Line by line, please look for the word "EVLA" in the following records, then copy each line you find it in.

## Information shown
---

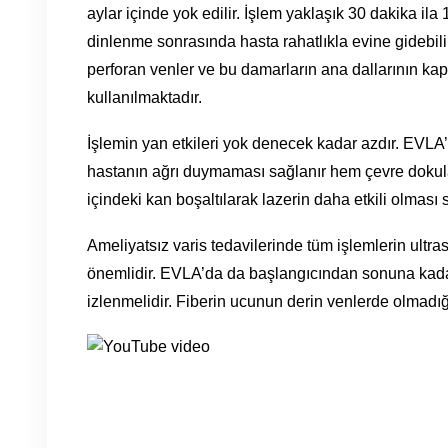
aylar içinde yok edilir. İşlem yaklaşık 30 dakika ila 
dinlenme sonrasında hasta rahatlıkla evine gidebi
perforan venler ve bu damarların ana dallarının ka
kullanılmaktadır.
İşlemin yan etkileri yok denecek kadar azdır. EVLA
hastanın ağrı duymaması sağlanır hem çevre doku
içindeki kan boşaltılarak lazerin daha etkili olması 
Ameliyatsız varis tedavilerinde tüm işlemlerin ultr
önemlidir. EVLA’da da başlangıcından sonuna kada
izlenmelidir. Fiberin ucunun derin venlerde olmadı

---

## Task output
İşlemin yan etkileri yok denecek kadar azdır. EVLA
önemlidir. EVLA’da da başlangıcından sonuna kada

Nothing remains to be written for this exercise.